Kürzlich schrieben Sie von einer neuen „Perestroika“ in der russischen Außenpolitik unter Präsident Wladimir Putin. Was meinen Sie damit?

Viele Jahre hielt es Moskau für sinnvoll, sich den Regeln des Westens unterzuordnen – vorwiegend aus ökonomischen Gründen. Mit der Krim-Annexion hat Putin gezeigt, dass Russland entschiedener eigene Interessen vertritt. Im Zweifel auch gegen Verträge, die man in Russland als einseitige Regelsetzung des Westens sieht...

...aber diesen Regeln hat Russland selbst zugestimmt.
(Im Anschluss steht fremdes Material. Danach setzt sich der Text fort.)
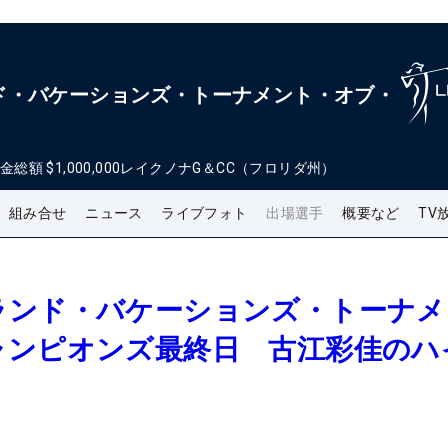
ド・バケーションズ・トーナメント・オブ・
金総額
$1,000,000
レイクノナG＆CC（フロリダ州）
組み合せ
ニュース
ライブフォト
出場選手
概要など
TV
ランド・バケーションズ・トーナメ
ャンピオンズ最終日 古江彩佳のハ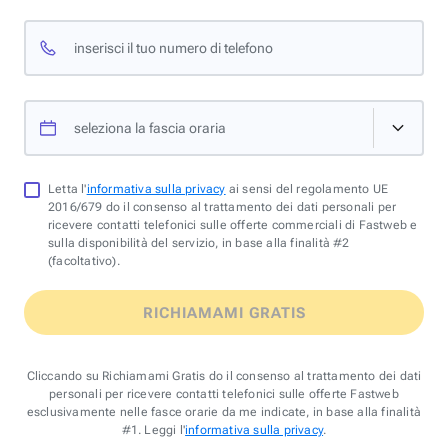
inserisci il tuo numero di telefono
seleziona la fascia oraria
Letta l'
informativa sulla privacy
ai sensi del regolamento UE
2016/679 do il consenso al trattamento dei dati personali per
ricevere contatti telefonici sulle offerte commerciali di Fastweb e
sulla disponibilità del servizio, in base alla finalità #2
(facoltativo).
RICHIAMAMI GRATIS
Cliccando su Richiamami Gratis do il consenso al trattamento dei dati
personali per ricevere contatti telefonici sulle offerte Fastweb
esclusivamente nelle fasce orarie da me indicate, in base alla finalità
#1. Leggi l'
informativa sulla privacy
.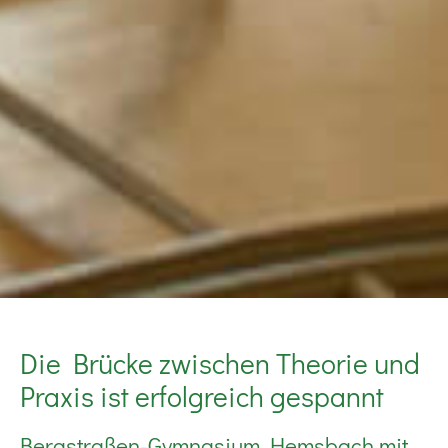
Die Brücke zwischen Theorie und
Praxis ist erfolgreich gespannt
Bergstraßen-Gymnasium Hemsbach mit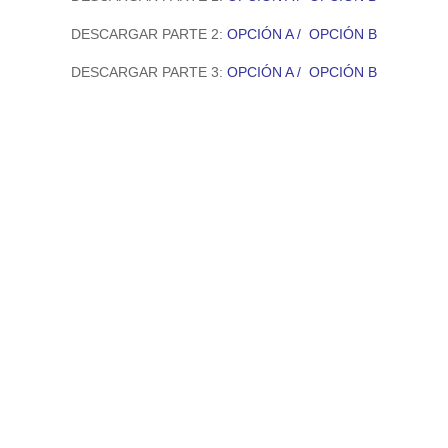
DESCARGAR PARTE 2:
OPCIÓN A
/
OPCIÓN B
DESCARGAR PARTE 3:
OPCIÓN A
/
OPCIÓN B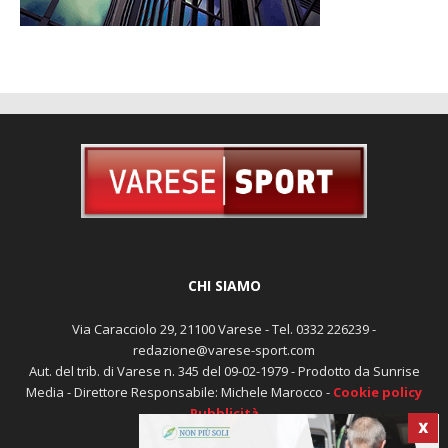
CHI SIAMO
Via Caracciolo 29, 21100 Varese - Tel. 0332 226239 -
redazione@varese-sport.com
Aut. del trib. di Varese n. 345 del 09-02-1979 - Prodotto da Sunrise
Media - Direttore Responsabile: Michele Marocco -
Cookie policy
X
Pubblicità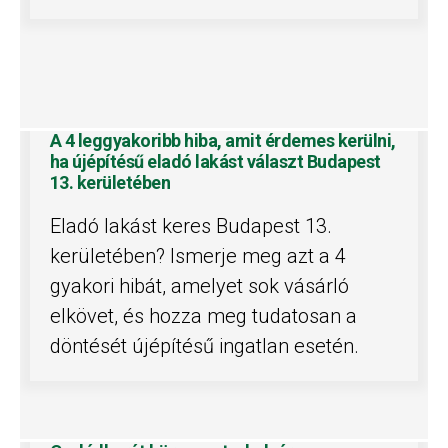
A 4 leggyakoribb hiba, amit érdemes kerülni,
ha újépítésű eladó lakást választ Budapest
13. kerületében
Eladó lakást keres Budapest 13.
kerületében? Ismerje meg azt a 4
gyakori hibát, amelyet sok vásárló
elkövet, és hozza meg tudatosan a
döntését újépítésű ingatlan esetén.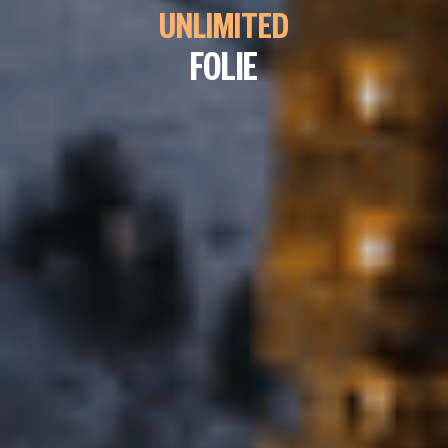
UNLIMITED
FOLIE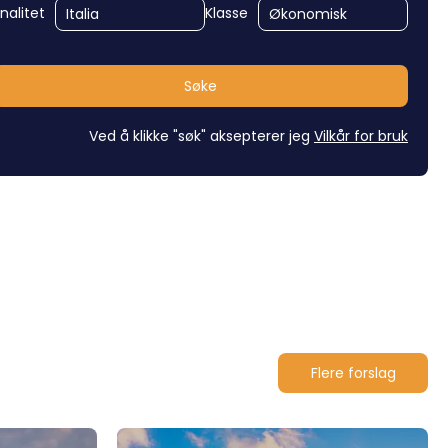
nalitet
Klasse
Søke
Ved å klikke "søk" aksepterer jeg
Vilkår for bruk
Flere forslag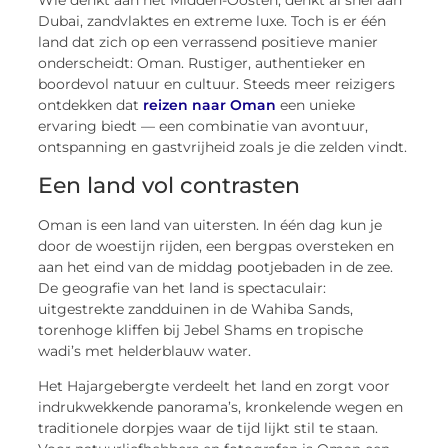
Wie denkt aan het Midden-Oosten, denkt al snel aan
Dubai, zandvlaktes en extreme luxe. Toch is er één
land dat zich op een verrassend positieve manier
onderscheidt: Oman. Rustiger, authentieker en
boordevol natuur en cultuur. Steeds meer reizigers
ontdekken dat
reizen naar Oman
een unieke
ervaring biedt — een combinatie van avontuur,
ontspanning en gastvrijheid zoals je die zelden vindt.
Een land vol contrasten
Oman is een land van uitersten. In één dag kun je
door de woestijn rijden, een bergpas oversteken en
aan het eind van de middag pootjebaden in de zee.
De geografie van het land is spectaculair:
uitgestrekte zandduinen in de Wahiba Sands,
torenhoge kliffen bij Jebel Shams en tropische
wadi’s met helderblauw water.
Het Hajargebergte verdeelt het land en zorgt voor
indrukwekkende panorama’s, kronkelende wegen en
traditionele dorpjes waar de tijd lijkt stil te staan.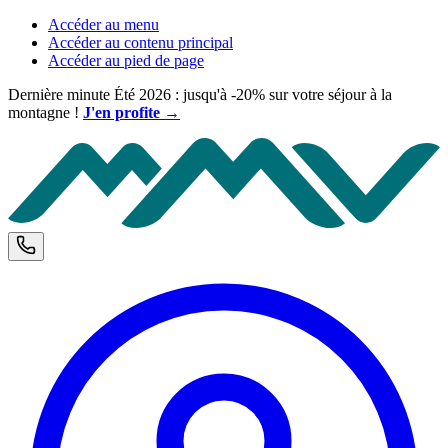
Accéder au menu
Accéder au contenu principal
Accéder au pied de page
Dernière minute Été 2026 : jusqu'à -20% sur votre séjour à la
montagne !
J'en profite →
M
Téléphone et horaires d'ouverture
C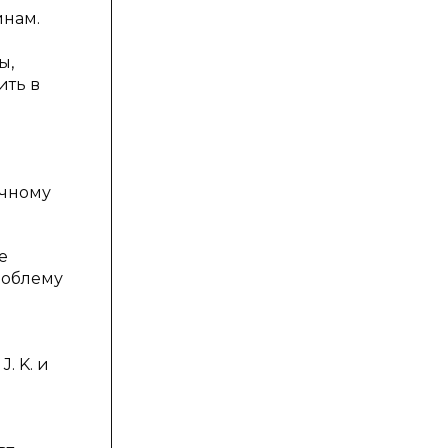
инам.
ы,
ить в
ичному
е
роблему
. K. и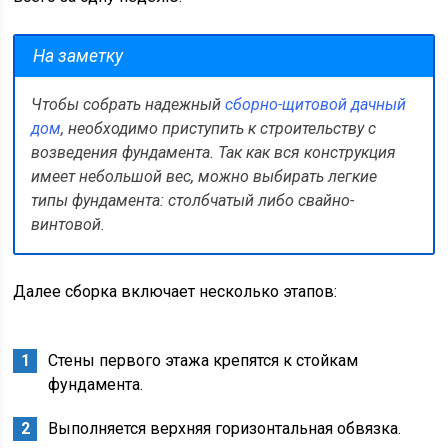
На заметку
Чтобы собрать надежный
сборно-щитовой дачный
дом
, необходимо приступить к строительству с
возведения фундамента. Так как вся конструкция
имеет небольшой вес, можно выбирать легкие
типы фундамента: столбчатый либо свайно-
винтовой.
Далее сборка включает несколько этапов:
Стены первого этажа крепятся к стойкам
фундамента.
Выполняется верхняя горизонтальная обвязка.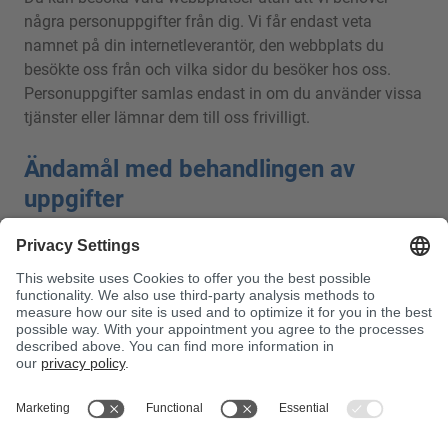
några personuppgifter från dig. Vi får endast veta
namnet på din internetleverantör, den webbplats du
besökte oss från och vilka sidor du besöker hos oss.
Personuppgifter samlas endast in om du använder vissa
tjänster eller lämnar dem till oss frivilligt.
Ändamål med behandlingen av
uppgifter
Vi behandlar personuppgifter uteslutande för att
tillhandahålla de tjänster du har begärt eller för att
skydda våra berättigade affärsintressen. Information
som lämnas frivilligt behandlas konfidentiellt.
Överföring till tredje part
Personuppgifter lämnas endast ut till tredje part i den
mån det är nödvändigt för att tillhandahålla den begärda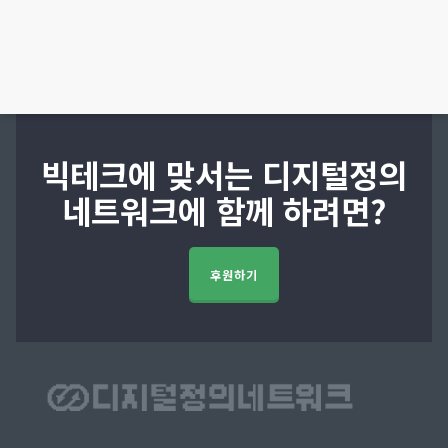
빅테크에 맞서는 디지털정의
네트워크에 함께 하려면?
후원하기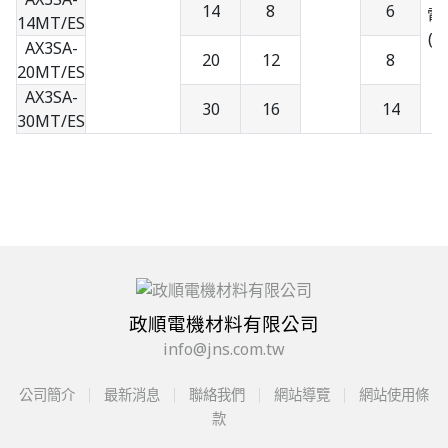
14
8
6
電
14MT/ES
(N
AX3SA-
20
12
8
20MT/ES
AX3SA-
30
16
14
30MT/ES
政順電機材料有限公司
info@jns.com.tw
公司簡介
最新消息
聯絡我們
網站導覽
網站使用條
款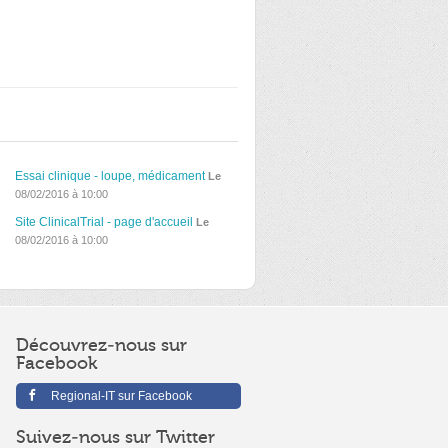
Essai clinique - loupe, médicament
Le
08/02/2016 à 10:00
Site ClinicalTrial - page d'accueil
Le
08/02/2016 à 10:00
Découvrez-nous sur
Facebook
Regional-IT sur Facebook
Suivez-nous sur Twitter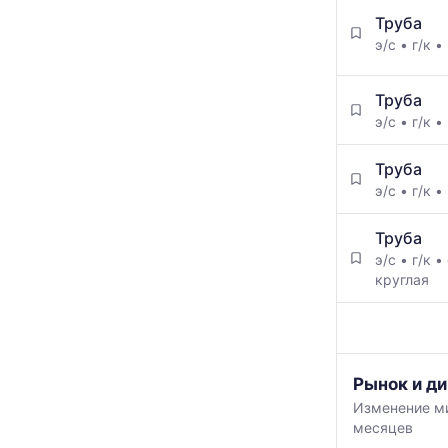
Труба
э/с
•
г/к
•
Труба
э/с
•
г/к
•
Труба
э/с
•
г/к
•
Труба
э/с
•
г/к
•
круглая
График
Рынок и д
отражает
Изменение ми
изменение
месяцев
минимальной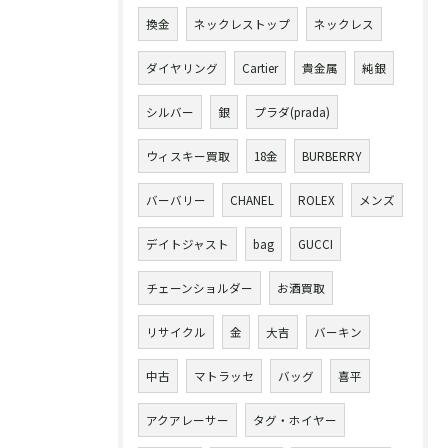
換金
ネックレストップ
ネックレス
ダイヤリング
Cartier
貴金属
純銀
シルバー
銀
プラダ(prada)
ウィスキー買取
18金
BURBERRY
バーバリー
CHANEL
ROLEX
メンズ
デイトジャスト
bag
GUCCI
チェーンショルダー
お酒買取
リサイクル
金
大吉
バーキン
中古
マトラッセ
バッグ
喜平
アクアレーサー
タグ・ホイヤー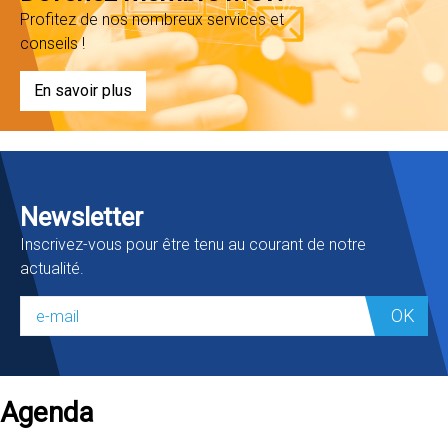
Profitez de nos nombreux services et
conseils !
En savoir plus
Newsletter
Inscrivez-vous pour être tenu au courant de notre
actualité.
OK
Agenda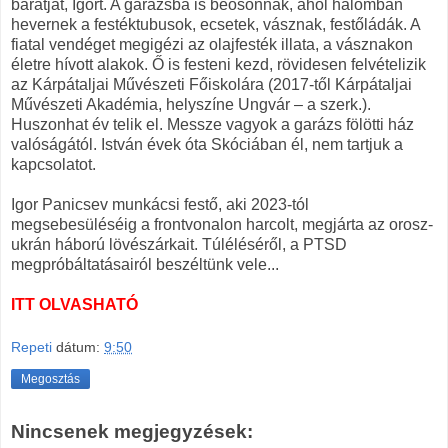
barátját, Igort. A garázsba is beosonnak, ahol halomban
hevernek a festéktubusok, ecsetek, vásznak, festőládák. A
fiatal vendéget megigézi az olajfesték illata, a vásznakon
életre hívott alakok. Ő is festeni kezd, rövidesen felvételizik
az Kárpátaljai Művészeti Főiskolára (2017-től Kárpátaljai
Művészeti Akadémia, helyszíne Ungvár – a szerk.).
Huszonhat év telik el. Messze vagyok a garázs fölötti ház
valóságától. István évek óta Skóciában él, nem tartjuk a
kapcsolatot.
Igor Panicsev munkácsi festő, aki 2023-tól
megsebesüléséig a frontvonalon harcolt, megjárta az orosz-
ukrán háború lövészárkait. Túléléséről, a PTSD
megpróbáltatásairól beszéltünk vele...
ITT OLVASHATÓ
Repeti
dátum:
9:50
Megosztás
Nincsenek megjegyzések: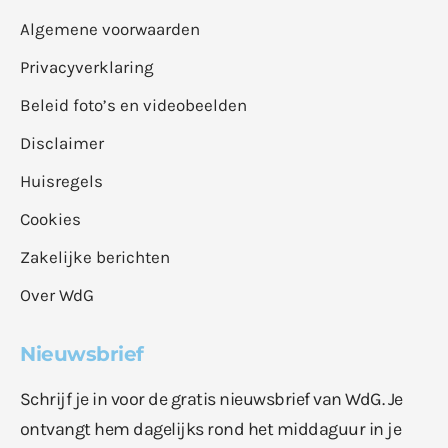
Algemene voorwaarden
Privacyverklaring
Beleid foto’s en videobeelden
Disclaimer
Huisregels
Cookies
Zakelijke berichten
Over WdG
Nieuwsbrief
Schrijf je in voor de gratis nieuwsbrief van WdG. Je
ontvangt hem dagelijks rond het middaguur in je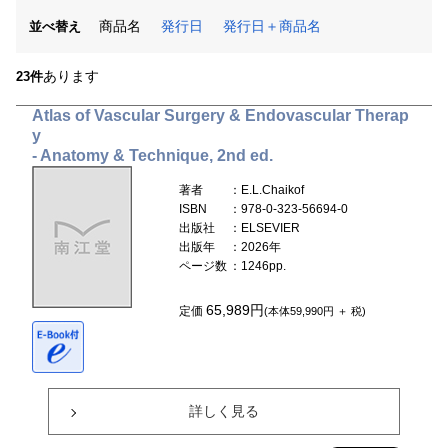
商品名
発行日
発行日＋商品名
並べ替え
あります
23件
Atlas of Vascular Surgery & Endovascular Therap
y
- Anatomy & Technique, 2nd ed.
著者
：E.L.Chaikof
ISBN
：978-0-323-56694-0
出版社
：ELSEVIER
出版年
：2026年
ページ数
：1246pp.
65,989円
定価
(本体59,990円 ＋ 税)
詳しく見る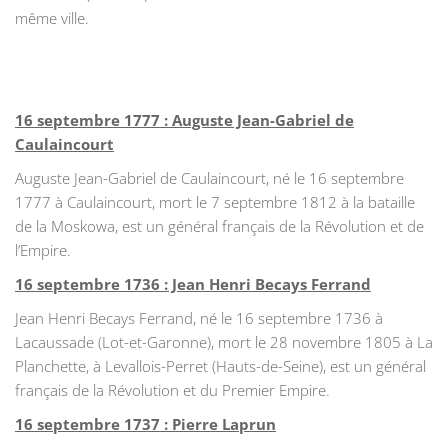
même ville.
16 septembre 1777 : Auguste Jean-Gabriel de
Caulaincourt
Auguste Jean-Gabriel de Caulaincourt, né le 16 septembre
1777 à Caulaincourt, mort le 7 septembre 1812 à la bataille
de la Moskowa, est un général français de la Révolution et de
l’Empire.
16 septembre 1736 : Jean Henri Becays Ferrand
Jean Henri Becays Ferrand, né le 16 septembre 1736 à
Lacaussade (Lot-et-Garonne), mort le 28 novembre 1805 à La
Planchette, à Levallois-Perret (Hauts-de-Seine), est un général
français de la Révolution et du Premier Empire.
16 septembre 1737 : Pierre Laprun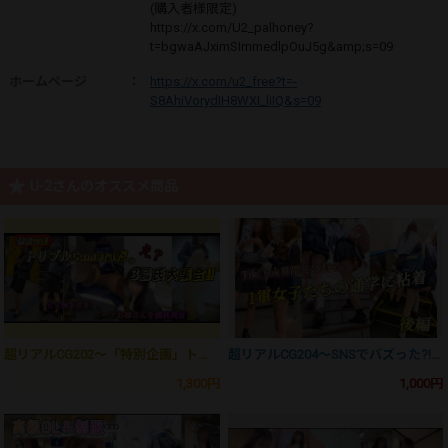
(購入者様限定)
https://x.com/U2_palhoney?
t=bgwaAJximSImmedlpOuJ5g&amp;s=09
ホームページ
：
https://x.com/u2_free?t=-
S8AhiVorydIH8WXI_liIQ&s=09
U-2さんのオススメ商品
超リアルCG202〜「特別企画」トリプルCameraだ。3鳥氏大集合！！～
超リアルCG204〜SNSでバズった?!一軍女子に粘着「後編」～
1,300円
1,000円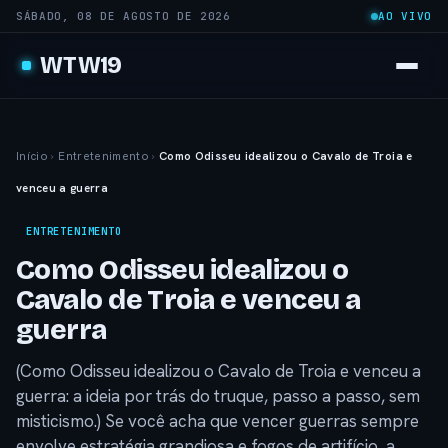
SÁBADO, 08 DE AGOSTO DE 2026
AO VIVO
WTW19
Início
›
Entretenimento
›
Como Odisseu idealizou o Cavalo de Troia e
venceu a guerra
ENTRETENIMENTO
Como Odisseu idealizou o
Cavalo de Troia e venceu a
guerra
(Como Odisseu idealizou o Cavalo de Troia e venceu a
guerra: a ideia por trás do truque, passo a passo, sem
misticismo.) Se você acha que vencer guerras sempre
envolve estratégia grandiosa e fogos de artifício, a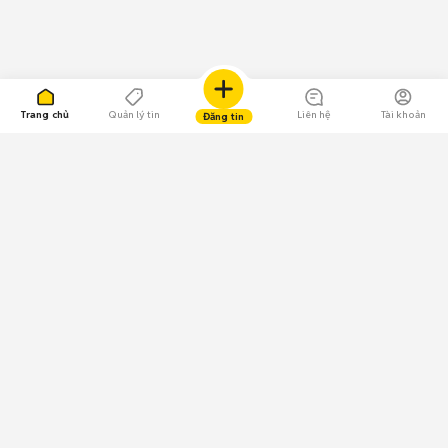
Trang chủ
Quản lý tin
Liên hệ
Tài khoản
Đăng tin
109.000 Bình chọn
Tải ứng dụng Chợ Tốt
Về Chợ Tốt
Quy chế sàn
Chính sách bảo mật
Giải quyết tranh chấp
CÔNG TY TNHH CHỢ TỐT - Người đại diện theo pháp luật:
Nguyễn Trọng Tấn; GPDKKD: 0312120782 do Sở KH & ĐT TP.HCM cấp ngày
11/01/2013;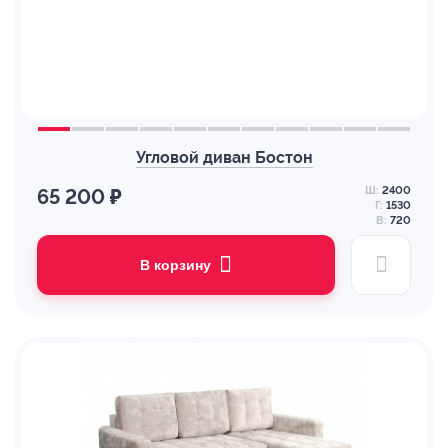
Угловой диван Бостон
Ш:
2400
65 200 ₽
Г:
1530
В:
720
В корзину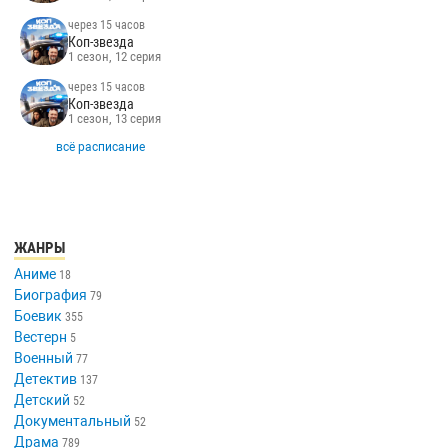
через 15 часов
Коп-звезда
1 сезон, 12 серия
через 15 часов
Коп-звезда
1 сезон, 13 серия
всё расписание
ЖАНРЫ
Аниме
18
Биография
79
Боевик
355
Вестерн
5
Военный
77
Детектив
137
Детский
52
Документальный
52
Драма
789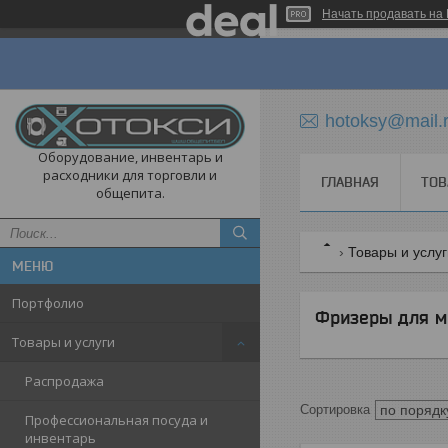
Начать продавать на 
hotoksy@mail.
Оборудование, инвентарь и
расходники для торговли и
ГЛАВНАЯ
ТОВ
общепита.
Товары и услу
Портфолио
Фризеры для м
Товары и услуги
Распродажа
Профессиональная посуда и
инвентарь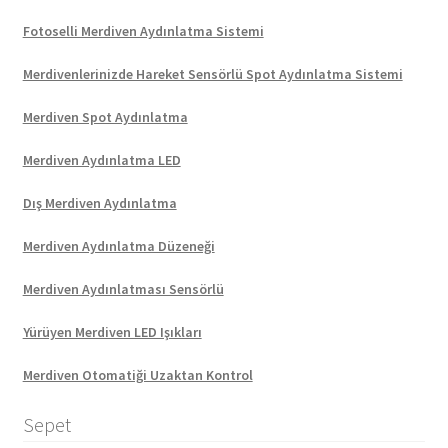
Fotoselli Merdiven Aydınlatma Sistemi
Merdivenlerinizde Hareket Sensörlü Spot Aydınlatma Sistemi
Merdiven Spot Aydınlatma
Merdiven Aydınlatma LED
Dış Merdiven Aydınlatma
Merdiven Aydınlatma Düzeneği
Merdiven Aydınlatması Sensörlü
Yürüyen Merdiven LED Işıkları
Merdiven Otomatiği Uzaktan Kontrol
Sepet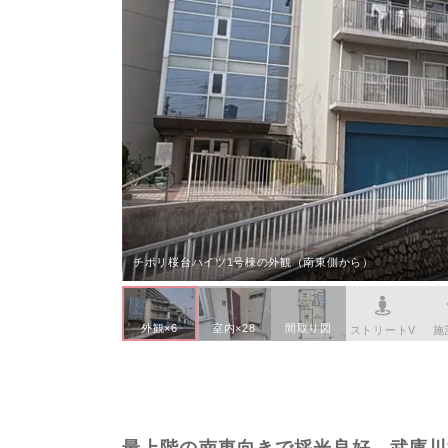
本社へのアクセス
価格変
川辺郡
家具事
採用情報
設備か
神戸市
賃貸事
CSR活動
シンプ
神戸市
広告代
ウィルのストーリー
AIで
コンサ
会社への問合せ
デジタ
チボリ桜台ハイツ1号棟の外観（南東側から）
外観×6
室内×28
間取り図
ストリートV
施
Etwa in Verträgen wie dem Budapester Memorandum, das die Ukraine zur Abgabe ihrer Atomwaffen verpflichtete und Russland zur Achtung der postsowjetischen Grenzen.

Das Budapester Memorandum war eine Absichtserklärung, kein international bindender Vertrag, und wurde nie ratifiziert. Das Hauptziel der USA war damals nicht die territoriale Integrität der Ukraine, vielmehr wollte man den Abzug der Atomwaffen erreichen. Insofern hat niemand ernsthaft auf dessen Gültigkeit gesetzt. Erst als die Ukraine unter dem Präsidenten Viktor Juschtschenko der Nato ernsthaft beitreten wollte, kam Moskau auf dieses Memorandum zurück – als sicherheitspolitische Grundlage anstelle des Nato-Beitritts. Nur haben weder Kiew noch Washington damals das Abkommen ernst genommen. Und was Russland betrifft, so wurden Hoffnungen enttäuscht, als die Nato entgegen mündlicher Versprechen bis an die Grenzen Russlands erweitert wurde. Heute sieht man im Kreml einen Nato-Beitritt der Ukraine als existenzielle Bedrohung an. Auf der Krim geht es darum, russische Interessen und internationale Regeln neu auszutarieren. Das war ein riskantes, aber realpolitisch nachvollziehbares Manöver zur Verbesserung des Status Russlands in der Weltpolitik. Mit dem Krieg in der Ostukraine gerät diese Nachbarschaftspolitik aber außer Kontrolle: Russland ist da in einen Konflikt geraten, den der Kreml nicht gewinnen kann.

Ist dem Kreml die Kontrolle über die Separatisten in der Ukraine entglitten?

Es gibt einen gewissen politischen Einfluss, aber keine absolute Steuerung. Es ist auch eine Illusion, zu glauben, der Osten der Ukraine wäre sofort stabil, wenn sich Russland heraushalten würde. Es gab dort schon vorher alle Vorzeichen für einen sozialpolitischen Konflikt. Jetzt sehen wir einen Bürgerkrieg, den die russische Einflussnahme schlimmer macht. Aber getragen wird er vor allem von lokalen Kräften.

Wird es dabei bleiben?

Aus meiner Sicht wird es keinen Einmarsch russischer Truppen geben. Im Gegenteil, Moskau ist bereit, den Konflikt zu beenden. Aber das ist nicht so einfach: Es würde ja zu Hause aussehen, als ließe Putin die Freiheitskämpfer im Stich. Das wäre politisch ein Fiasko.